Teori Keadilan dan Kontrak Sosial; John Rawls

Filsafat yang ditulis selama dua puluh tahun belakangan ini, menitik kan terhadap beberapa pertanyaan besar dan mendasar. Ada sebagian orang yang dengan kaca mata kuda tetap membela utilitarianism. Namun, sebagiannya lain nya sudah mulai menjauh dari nilai lama ‘sebuah kepercayaan yang diterima dalam bentuk utilitarianisme, seandainya kita menerima sebuah bentuk yang benar, pasti menangkap esensi moralitas politk, dan sebagian besar filsuf kontemporer berharap menemukan sebuah alternative yang sistematis berkenaan dengan utilitarian (Hart, 1979: 77). Ada bebrapa orang yang sudah menulis tentang utilitarian yang bertentagan dengan intuisi. Tetapi Rawls memulai bukunya dengan keluhan bahwa teori politik sudah mulai terjebak dengan dua ekstrim; satu pihak dengan utilitarian, dan pihak lain dengan penggabungan atas gagasan dan prinsip yang tidak koheren. Rawls menyebutnya dengan intuisionisme, pendekatan ini merupakan sebuah rangkaian intuisi dalam pembahasan isu tertentu. Intuisi alternative terhadap utilitarian, meskipun analogi nya adalah anti-utilitarian namun kita mampu membuat ituisi ini masuk akal untuk melahirkan teori altrnativ. Kita ingin menjelaskan mengapa contoh-contoh khusus ini tdak kit setujui. Tetapi intuisionisme tidak sampai melewati dan dibawah, ituisi-intuisi awal untuk menunjukan hubunganya atau menyediakan prinsip yang mendasari dan memberikan struktur terhadap nya (Kymlicka, 1990: 68). Pendekatan intuisionis ini, entah dalam level moral khusus atau prinsip universal, bukan hanya secara teoritis tidak memuaskan, tetapi juga tidak membantu dalam masalah-masalah praktis. Sebab pendekatan ini  tidak dapat menjelaskan kapan aturan moral secara khusus dan yang tidak dapat disederhanakan ini bertentangan satu sama lain. Justru ketika nilai ini saling bertentangan satu sama lain, kita berharap teori alternative ini mampu menjawab secara sistematis (Kymlicka, 2004: 67).

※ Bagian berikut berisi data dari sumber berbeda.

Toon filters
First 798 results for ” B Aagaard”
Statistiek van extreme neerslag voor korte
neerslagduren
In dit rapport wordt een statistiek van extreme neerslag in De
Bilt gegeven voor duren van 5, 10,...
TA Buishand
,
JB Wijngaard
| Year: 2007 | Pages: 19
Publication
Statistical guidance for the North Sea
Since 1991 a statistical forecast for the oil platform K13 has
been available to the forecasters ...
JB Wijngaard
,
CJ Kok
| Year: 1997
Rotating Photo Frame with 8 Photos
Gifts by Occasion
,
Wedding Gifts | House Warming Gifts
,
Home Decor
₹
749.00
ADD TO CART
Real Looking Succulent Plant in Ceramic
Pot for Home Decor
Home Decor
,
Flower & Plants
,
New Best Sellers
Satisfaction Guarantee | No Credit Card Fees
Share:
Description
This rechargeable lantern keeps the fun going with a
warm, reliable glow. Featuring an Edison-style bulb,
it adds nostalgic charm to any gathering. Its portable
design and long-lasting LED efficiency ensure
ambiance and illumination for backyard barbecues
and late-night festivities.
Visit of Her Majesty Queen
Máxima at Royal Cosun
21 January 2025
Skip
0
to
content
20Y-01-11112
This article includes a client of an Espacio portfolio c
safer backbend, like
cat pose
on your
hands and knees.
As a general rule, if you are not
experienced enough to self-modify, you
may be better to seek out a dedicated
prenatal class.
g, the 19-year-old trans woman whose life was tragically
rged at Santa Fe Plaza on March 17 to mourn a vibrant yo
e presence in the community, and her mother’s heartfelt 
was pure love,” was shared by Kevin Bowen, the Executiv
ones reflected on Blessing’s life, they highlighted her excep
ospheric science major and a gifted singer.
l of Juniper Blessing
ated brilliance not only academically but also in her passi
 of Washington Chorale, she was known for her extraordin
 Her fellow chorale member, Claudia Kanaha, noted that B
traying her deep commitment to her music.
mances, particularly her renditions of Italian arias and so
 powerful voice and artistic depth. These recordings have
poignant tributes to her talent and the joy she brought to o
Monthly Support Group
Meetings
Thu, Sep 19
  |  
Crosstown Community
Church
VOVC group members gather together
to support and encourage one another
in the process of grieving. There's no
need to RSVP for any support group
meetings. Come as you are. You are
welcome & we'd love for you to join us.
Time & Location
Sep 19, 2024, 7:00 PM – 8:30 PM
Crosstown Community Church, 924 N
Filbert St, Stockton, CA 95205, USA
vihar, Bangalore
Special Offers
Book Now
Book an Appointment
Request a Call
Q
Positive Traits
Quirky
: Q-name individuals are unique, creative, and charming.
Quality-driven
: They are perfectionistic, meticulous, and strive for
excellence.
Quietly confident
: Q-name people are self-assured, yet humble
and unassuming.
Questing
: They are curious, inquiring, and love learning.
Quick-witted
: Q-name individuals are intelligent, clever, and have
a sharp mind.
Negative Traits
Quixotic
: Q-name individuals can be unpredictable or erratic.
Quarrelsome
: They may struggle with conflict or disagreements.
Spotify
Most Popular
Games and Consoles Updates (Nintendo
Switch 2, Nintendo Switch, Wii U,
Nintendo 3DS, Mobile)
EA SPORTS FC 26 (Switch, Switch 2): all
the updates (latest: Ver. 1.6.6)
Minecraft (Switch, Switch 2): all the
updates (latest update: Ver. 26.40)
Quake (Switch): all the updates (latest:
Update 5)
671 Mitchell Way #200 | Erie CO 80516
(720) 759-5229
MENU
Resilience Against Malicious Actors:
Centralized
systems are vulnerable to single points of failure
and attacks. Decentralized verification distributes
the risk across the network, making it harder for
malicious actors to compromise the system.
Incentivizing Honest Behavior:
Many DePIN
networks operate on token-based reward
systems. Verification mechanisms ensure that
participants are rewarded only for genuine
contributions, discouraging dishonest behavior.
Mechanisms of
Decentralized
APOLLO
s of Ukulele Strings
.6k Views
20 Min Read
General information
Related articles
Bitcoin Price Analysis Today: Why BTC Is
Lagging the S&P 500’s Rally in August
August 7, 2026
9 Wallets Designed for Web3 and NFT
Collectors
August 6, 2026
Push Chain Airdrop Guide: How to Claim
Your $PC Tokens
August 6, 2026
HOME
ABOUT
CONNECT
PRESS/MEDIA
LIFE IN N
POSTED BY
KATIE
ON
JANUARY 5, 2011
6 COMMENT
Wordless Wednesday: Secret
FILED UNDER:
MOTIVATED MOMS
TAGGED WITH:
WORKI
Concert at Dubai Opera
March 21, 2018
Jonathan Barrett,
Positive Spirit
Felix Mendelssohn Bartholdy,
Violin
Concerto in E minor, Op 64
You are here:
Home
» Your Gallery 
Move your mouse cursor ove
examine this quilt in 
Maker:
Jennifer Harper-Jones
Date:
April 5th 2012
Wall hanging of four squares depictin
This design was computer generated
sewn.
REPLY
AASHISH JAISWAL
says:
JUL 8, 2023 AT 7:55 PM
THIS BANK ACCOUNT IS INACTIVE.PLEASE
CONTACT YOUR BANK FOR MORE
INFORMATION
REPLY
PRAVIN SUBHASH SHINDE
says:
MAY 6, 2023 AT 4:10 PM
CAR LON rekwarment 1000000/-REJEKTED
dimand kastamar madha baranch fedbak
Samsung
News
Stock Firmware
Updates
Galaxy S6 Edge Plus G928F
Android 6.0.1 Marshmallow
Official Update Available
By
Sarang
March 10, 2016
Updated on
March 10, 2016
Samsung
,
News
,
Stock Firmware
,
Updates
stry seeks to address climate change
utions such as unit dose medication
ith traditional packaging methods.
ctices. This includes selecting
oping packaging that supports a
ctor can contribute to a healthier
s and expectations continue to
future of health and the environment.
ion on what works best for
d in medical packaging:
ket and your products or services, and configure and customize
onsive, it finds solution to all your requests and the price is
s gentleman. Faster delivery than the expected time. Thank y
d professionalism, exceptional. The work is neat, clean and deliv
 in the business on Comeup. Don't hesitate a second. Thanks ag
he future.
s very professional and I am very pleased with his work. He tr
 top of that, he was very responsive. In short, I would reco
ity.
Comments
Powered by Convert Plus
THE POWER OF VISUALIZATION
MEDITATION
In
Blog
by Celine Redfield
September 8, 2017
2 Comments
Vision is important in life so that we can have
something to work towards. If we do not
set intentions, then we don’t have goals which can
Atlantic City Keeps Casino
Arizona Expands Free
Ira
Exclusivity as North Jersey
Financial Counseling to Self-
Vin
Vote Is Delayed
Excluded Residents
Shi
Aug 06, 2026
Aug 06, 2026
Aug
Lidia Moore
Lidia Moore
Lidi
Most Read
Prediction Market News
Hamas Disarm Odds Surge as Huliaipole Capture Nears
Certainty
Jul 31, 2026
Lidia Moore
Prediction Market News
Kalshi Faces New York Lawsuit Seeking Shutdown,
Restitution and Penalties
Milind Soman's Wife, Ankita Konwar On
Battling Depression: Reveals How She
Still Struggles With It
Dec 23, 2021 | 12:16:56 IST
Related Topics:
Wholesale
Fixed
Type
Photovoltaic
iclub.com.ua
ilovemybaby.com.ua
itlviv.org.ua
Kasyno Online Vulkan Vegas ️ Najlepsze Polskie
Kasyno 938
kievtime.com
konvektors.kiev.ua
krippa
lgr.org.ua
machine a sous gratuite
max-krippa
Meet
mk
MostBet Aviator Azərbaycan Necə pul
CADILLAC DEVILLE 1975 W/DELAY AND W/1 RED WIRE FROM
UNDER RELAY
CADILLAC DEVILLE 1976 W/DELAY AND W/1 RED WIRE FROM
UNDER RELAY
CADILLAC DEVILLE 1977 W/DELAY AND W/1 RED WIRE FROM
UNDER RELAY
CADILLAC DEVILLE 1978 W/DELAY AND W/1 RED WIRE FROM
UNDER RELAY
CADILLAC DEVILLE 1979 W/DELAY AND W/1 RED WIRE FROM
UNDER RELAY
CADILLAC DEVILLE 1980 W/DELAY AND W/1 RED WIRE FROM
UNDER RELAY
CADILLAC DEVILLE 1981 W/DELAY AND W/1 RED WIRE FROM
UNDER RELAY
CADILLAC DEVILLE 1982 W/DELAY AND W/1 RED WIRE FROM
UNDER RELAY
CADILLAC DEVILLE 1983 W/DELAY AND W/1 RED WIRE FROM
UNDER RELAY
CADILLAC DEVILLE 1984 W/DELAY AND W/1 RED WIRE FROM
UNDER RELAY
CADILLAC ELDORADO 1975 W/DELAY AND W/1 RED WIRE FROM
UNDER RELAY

Teori Rawls mulai banyak dibicarakan dalam karya A Theory of Justice, sebuah metode berfikir untuk mempelajari dan menghasilakan keadilan itu sendiri. Dia menyebut project ini untuk mewujudkan sebuah keadilan yang didefenisiskan dalam fairness. Teori ini dikembangkan melalui pendekatan kontrak sosial (John Locke) dimana prinsip-prinsip keadilan yang dipilih sebagai pegangan bersama yang dihasilkan dari kesepakatan (consensus) bersama berdasarkan dari semua person yang bebas, rasional, dan sederajat. Melalui pendekatan kontrak inilah sebuah teori keadilan mampu menjalankan hak dan sekaligus mendistribusikan kewajiban secara adil bagi semua orang. Apa itu keadilan yang fairness? Terus menjadi pertanyaan Rawls, karena menurut Rawls sebuah masyarakat yang baik mereperesentasikan sebuah lembaga kerja sama sosial yang masing-masing pihak berusaha menyumbang dan memajukan.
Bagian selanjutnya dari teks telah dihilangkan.